Dearest so-and-soMachocruz said:I guess, if you expect every fantasy fiction to take time to explain every detail regarding every aspect of what is happening within it's pages/on screen, whether or not those aspects are relevant or add anything to the overall result. Thankfully even the least among competent storytellers aren't that meaninglessly anal retentive when it comes to fiction.Really said:.....anyways I'm not here for the black norse god...im here for more logical issues that nobody seems to address...
1stly - I didnt know Asgardians speak English...considering the intense history and amalgamation of words and sounds which derived and formed our English language, where there was a time where every town in Britain had a different word for "egg", its amazing another species from another planet evolved to speak the same language.
2ndly - not only did the Asgardians speak ol' USA English, they use the ol' USA metric system.
Remember when Thor was looking for his hammer and someone tells him its was "50 miles west" Well although we didnt see it Thor must have been using his starfleet issued intergalactic translator or the Asgardians must use the exact same metric system. Funny that it wasn't "50 clicks west", or "50km west" - probably would have understood that too.
3rdly - and this one takes the cake, Kenneth-you-fool-Branagh!!!
Loki was considered Evil 100's of years ago in Norse mythology before he actually became Evil...weird right! The humans knew before the gods...
Its kinda like Satan only turning evil during modern day meanwhile years and years of religious and non-religious literature has painted him evil before. The Black Norse Actor should have used his vision to scope out our Norse Mythology literature in any one of our libraries then all of that could have been avoided...
Stupid beyond measure!
.....
It's not a logical gap for a movie to ignore real world mythology or theology, which themselves are fictions not based on anything concrete. It's a design choice - like all of the supposed "logical issues" you listed - one you may or may not agree with, but is not a "hole". They could have chose to rationalize everything, but what would that serve for this particular story? I assume most sensible people know by the first act that the story has taken some divergences from reality, and don't sit around thinking, "wait a minute, that's not how the story of Loki goes. And what do you mean these super advanced fictional space gods are aware of the metric system, and speak a language that the audience can understand, with accents that not only belong to some of the actors playing these fictional characters, but have been synonymous with Shakespearian drama for decades, which is appropriate for the director and the reason why the studio wanted him in the first place. What a shit documentary!"
I don't doubt that all involved know a lot more about storytelling and filmmaking than random forum posters , and know that such banal details don't not matter in the end.
Your ramblings of "not important to the story" is rediculous - there is a lot that is not required or important to the story but it is still done. It's the little things, the attention to detail, which makes a good movie. If story is all you care for, listen to the radio and stay off discussion forums which critique movies.

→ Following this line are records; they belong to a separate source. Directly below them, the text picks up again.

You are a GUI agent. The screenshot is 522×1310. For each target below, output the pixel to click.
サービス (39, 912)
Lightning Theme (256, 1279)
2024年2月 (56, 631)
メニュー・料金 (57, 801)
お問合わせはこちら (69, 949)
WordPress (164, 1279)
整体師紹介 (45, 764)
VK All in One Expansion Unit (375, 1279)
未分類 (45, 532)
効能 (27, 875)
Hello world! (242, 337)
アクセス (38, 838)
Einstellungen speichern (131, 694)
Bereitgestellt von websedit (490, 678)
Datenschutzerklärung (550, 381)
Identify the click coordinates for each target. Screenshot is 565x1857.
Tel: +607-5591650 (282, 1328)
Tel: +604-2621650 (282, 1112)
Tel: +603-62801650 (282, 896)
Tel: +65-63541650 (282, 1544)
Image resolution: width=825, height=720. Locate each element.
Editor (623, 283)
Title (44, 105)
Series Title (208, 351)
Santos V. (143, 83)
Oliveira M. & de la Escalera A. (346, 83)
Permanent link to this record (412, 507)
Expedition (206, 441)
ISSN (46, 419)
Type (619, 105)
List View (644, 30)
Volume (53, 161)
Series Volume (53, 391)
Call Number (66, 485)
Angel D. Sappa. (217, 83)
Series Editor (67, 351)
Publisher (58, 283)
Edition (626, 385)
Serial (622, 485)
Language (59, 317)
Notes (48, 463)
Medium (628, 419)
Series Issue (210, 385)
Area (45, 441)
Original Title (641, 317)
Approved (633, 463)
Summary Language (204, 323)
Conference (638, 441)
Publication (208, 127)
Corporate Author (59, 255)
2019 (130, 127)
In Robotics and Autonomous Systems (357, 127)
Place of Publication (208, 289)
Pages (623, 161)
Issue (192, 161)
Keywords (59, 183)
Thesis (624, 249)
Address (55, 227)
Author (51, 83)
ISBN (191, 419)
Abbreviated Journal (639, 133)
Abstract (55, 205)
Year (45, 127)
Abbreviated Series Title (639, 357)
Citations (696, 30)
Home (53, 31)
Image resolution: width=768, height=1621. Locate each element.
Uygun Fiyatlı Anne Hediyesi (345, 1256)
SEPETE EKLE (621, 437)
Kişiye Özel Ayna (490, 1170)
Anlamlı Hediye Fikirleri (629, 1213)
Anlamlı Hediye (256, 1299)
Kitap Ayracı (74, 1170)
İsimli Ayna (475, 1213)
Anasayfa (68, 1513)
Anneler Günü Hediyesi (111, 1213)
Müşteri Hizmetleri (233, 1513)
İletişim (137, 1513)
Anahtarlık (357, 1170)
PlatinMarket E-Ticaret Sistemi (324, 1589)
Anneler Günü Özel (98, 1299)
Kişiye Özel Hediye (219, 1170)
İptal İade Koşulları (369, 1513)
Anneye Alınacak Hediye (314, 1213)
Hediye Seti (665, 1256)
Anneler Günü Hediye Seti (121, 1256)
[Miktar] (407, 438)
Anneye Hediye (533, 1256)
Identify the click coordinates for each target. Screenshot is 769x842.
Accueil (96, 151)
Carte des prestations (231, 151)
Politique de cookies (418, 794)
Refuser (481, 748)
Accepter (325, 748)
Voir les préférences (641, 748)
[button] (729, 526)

If you can recall the 13th Warrior (Antonio Banderas) and how they dealt with different languages there (an arab trying to understand the Vikings)- they could have easily implied the same at the begining of Thor having the actors speak giberrish or at least a language related to one of the Scandanavian languages and eventually fade in the English - giving the viewer the sense of another language. Takes 1 minute of screenplay.
Also - Thor could have been dropped years ago - giving him enough time to learn English and become acquainted with the metric system - maybe along the lines of the Marvel Ultimate Universe comics where he becomes a hippie-like character...(this was actually a good background in the comic)
Takes maybe 3-4 minutes of screenplay
With regards to the movie not having to follow our world mythology! What a poorly thought out arugment! Well I would not have brought it up except they had to have the old man look through THIS word's norse mythology literature for the page on "Thor for Thurdsay" and the page on "Loki" - so Kenneth-the-fool-Branagh introduced current world mythology in the movie, not I. I am just critiquing on his inability to think a littler further and notice the silliness of it all - using part of the mythology but not all! and should you use the line "well mythology is only half-truths" well Loki being a baddy is one of the fundementals in Norse Myth - like Satan being evil in the Abrahamic religions...
Movies dont have to be documentaries - but good movies take the time to cover all their bases... The producers and directors said frak it - everyone speaks English - not even an attempt. Its this lazy attitutde that's going to perpetuate a non-creative directorship which focuses on cgi special effects rather than necessary details.
I find it hard to believe it didnt strike a chord with you when Thor just understood "50 miles west" Maybe because I'm not a yank and dont accept everything at face value, I dont know. Guess I demand more from movies.